Ashour had long been a superstar on the world junior scene—a two time World Junior Champ—but it wasn’t until his performance in Dayton that he began to really shine on the PSA Tour. Ashour went from World No. 30 in February 2006 to World No. 5 one year later. He started 2007 with a win over David Palmer at the Pace Canadian Classic in January. Expectations were high when the young Egyptian rolled into Dayton. He was featured on the front page of the Dayton Daily News sports section with an article referring to him as the “Michael Jordon” of squash. Is there a better compliment a professional athlete can receive?
Ready to stop Ashour from continuing his meteoric rise were No. 1 seed Thierry Lincou, fellow Egyptian Karim Darwish, and the wall he could not overcome last year, John White. The fans, who were so anxious to see the wonder boy play, ended up missing his quarterfinal match against Malaysia’s Mohd Azlan Iskandar. Fellow Malaysian, Ong Beng Hee, and Lincou were battling it out on another court in a match that went the distance and lasted 88 minutes, with Beng Hee coming up with the upset. With the crowd engrossed in the point-for-point marathon, few had made it over to see Ashour’s match. When Lincou and Beng Hee’s match finally ended, the crowd went to watch Ashour. They were a little late, as he had dispatched of Iskandar 3-0 in 19 minutes.
John White put an end to Beng Hee’s momentum in the semis, defeating him in four to reach the final for a second straight year. He waited to find out who his opponent would be. Ashour gave him an answer rather quickly, as he defeated compatriot Karim Darwish in three, setting up a repeat of last year’s final, which White won handily 3-0. However, last year Ashour had to battle through two qualifying rounds just to make it to the main draw. This year he found himself the slight favorite, as opposed to the massive underdog.
White came so close to winning a second straight title. It seemed, down 2-0, Ashour wasn’t really in the match. But, after getting more comfortable and gaining some confidence, Ashour took over. He got to 6-5 in the third, and never looked back.

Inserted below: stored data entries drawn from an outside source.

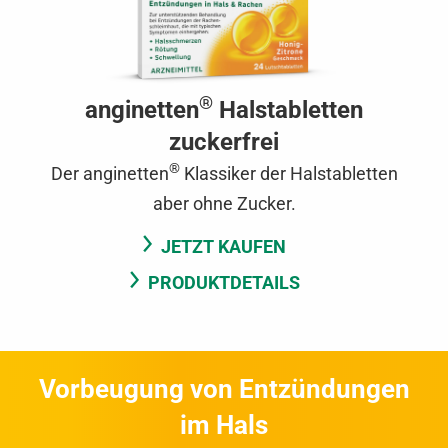
®
anginetten
Halstabletten
zuckerfrei
®
Der anginetten
Klassiker der Halstabletten
aber ohne Zucker.
JETZT KAUFEN
PRODUKTDETAILS
Vorbeugung von Entzündungen
im Hals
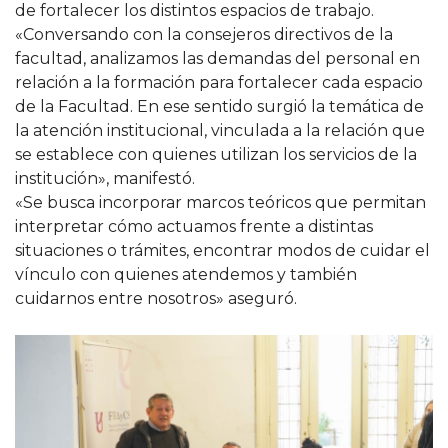
de fortalecer los distintos espacios de trabajo.
«Conversando con la consejeros directivos de la
facultad, analizamos las demandas del personal en
relación a la formación para fortalecer cada espacio
de la Facultad. En ese sentido surgió la temática de
la atención institucional, vinculada a la relación que
se establece con quienes utilizan los servicios de la
institución», manifestó.
«Se busca incorporar marcos teóricos que permitan
interpretar cómo actuamos frente a distintas
situaciones o trámites, encontrar modos de cuidar el
vínculo con quienes atendemos y también
cuidarnos entre nosotros» aseguró.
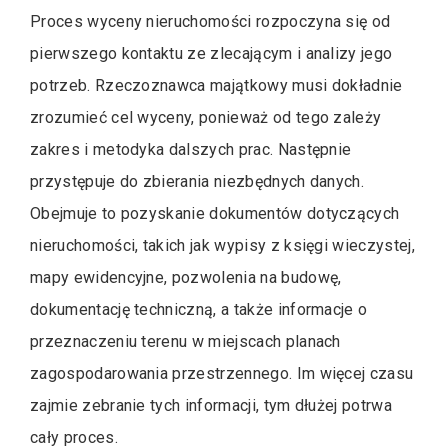
Proces wyceny nieruchomości rozpoczyna się od
pierwszego kontaktu ze zlecającym i analizy jego
potrzeb. Rzeczoznawca majątkowy musi dokładnie
zrozumieć cel wyceny, ponieważ od tego zależy
zakres i metodyka dalszych prac. Następnie
przystępuje do zbierania niezbędnych danych.
Obejmuje to pozyskanie dokumentów dotyczących
nieruchomości, takich jak wypisy z księgi wieczystej,
mapy ewidencyjne, pozwolenia na budowę,
dokumentację techniczną, a także informacje o
przeznaczeniu terenu w miejscach planach
zagospodarowania przestrzennego. Im więcej czasu
zajmie zebranie tych informacji, tym dłużej potrwa
cały proces.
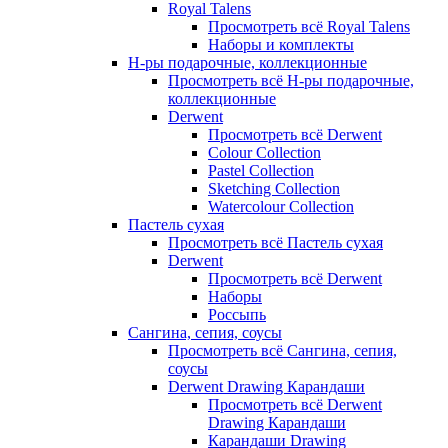
Royal Talens
Просмотреть всё Royal Talens
Наборы и комплекты
Н-ры подарочные, коллекционные
Просмотреть всё Н-ры подарочные,
коллекционные
Derwent
Просмотреть всё Derwent
Colour Collection
Pastel Collection
Sketching Collection
Watercolour Collection
Пастель сухая
Просмотреть всё Пастель сухая
Derwent
Просмотреть всё Derwent
Наборы
Россыпь
Сангина, сепия, соусы
Просмотреть всё Сангина, сепия,
соусы
Derwent Drawing Карандаши
Просмотреть всё Derwent
Drawing Карандаши
Карандаши Drawing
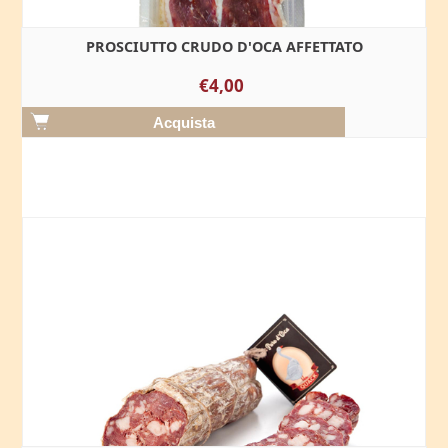
PROSCIUTTO CRUDO D'OCA AFFETTATO
€4,00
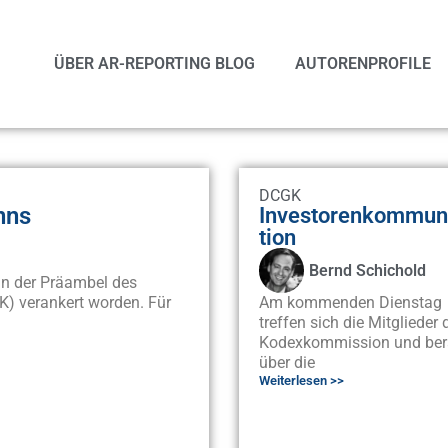
ÜBER AR-REPORTING BLOG
AUTORENPROFILE
DCGK
nns
Investorenkommun
tion
Bernd Schichold
in der Präambel des
) verankert worden. Für
Am kommenden Dienstag
treffen sich die Mitglieder 
Kodexkommission und ber
über die
Weiterlesen >>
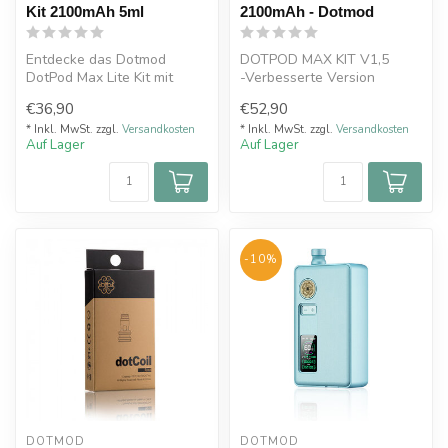
Kit 2100mAh 5ml
2100mAh - Dotmod
Entdecke das Dotmod
DOTPOD MAX KIT V1,5
DotPod Max Lite Kit mit
-Verbesserte Version
2100mAh Akku, 5–60W
€36,90
€52,90
Leistung, 5ml To...
* Inkl. MwSt. zzgl.
Versandkosten
* Inkl. MwSt. zzgl.
Versandkosten
Auf Lager
Auf Lager
-10%
DOTMOD
DOTMOD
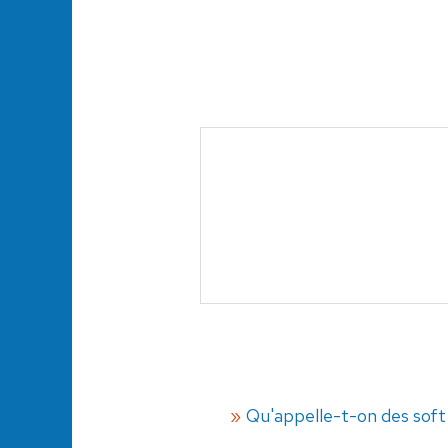
Qu'appelle-t-on des soft s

After the tournament, Ashour thanked all in Dayton for making it his PSA tournament “home,” and vowed to come back next year to defend his title.
White has other thoughts for Ashour, jokingly saying, “Quit coming to Dayton!”
Omneya makes it an Egyptian Double
Ramy Ashour was not the only Egyptian coming back to Dayton hungry for a win after previously getting a taste of the finals. Omneya Abdel Kawy made it to the finals each of the two years since the WISPA event was added, losing to the now retired Linda Elriani both times. Kawy must have been happy to see her Dayton nemesis was not making a return trip.
This year Kawy did not even face a challenge until she reached the final, dispatching of Aisling Blake, the US’s Latasha Khan and rising star, Joshna Chinappa, in three games each.
Chinappa had a couple of great wins to get to her quarterfinal meeting with Kawy. First, she upset the WISPA 2006 Most Improved Player Nicolette Fernandes (a title given at the World Squash Awards), in the first round. In the quarters, Chinappa came back from 2-0 down to defeat England’s Becky Botwright. When interviewed afterward, the young Indian, upon realizing the level of player she had beaten responded, “Wow!” She went on to say she felt severe cramping in her leg, but tried not to show it, and decided “then and there to gut it out.”
Making her way through the bottom half of the draw was Jaclyn Hawkes, who defeated second seed and New Zealand rival Shelley Kitchen in five games to set up a meeting with Kawy in the final. Hawkes managed to do what no one else in the tournament had, by taking one game from Kawy. But this is Kawy’s tournament and this year it was her turn to finally take the title. Proving that the third time is indeed a charm, Kawy took what had twice almost been hers—the EBS Dayton Open Trophy.